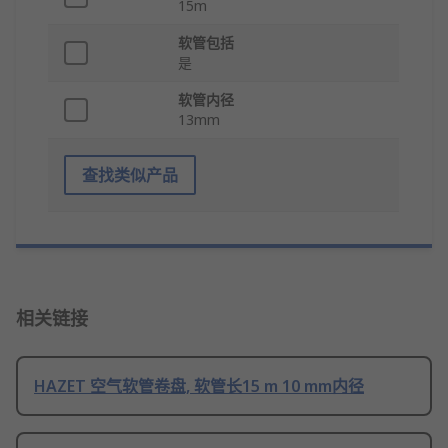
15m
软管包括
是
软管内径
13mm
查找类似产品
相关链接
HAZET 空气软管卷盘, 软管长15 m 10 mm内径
◆ ◆ ◆
Retype the full listing above precisely. Exclude each picture you find in it.

_Answer section_.
15m
软管包括
是
软管内径
13mm
查找类似产品
相关链接
HAZET 空气软管卷盘, 软管长15 m 10 mm内径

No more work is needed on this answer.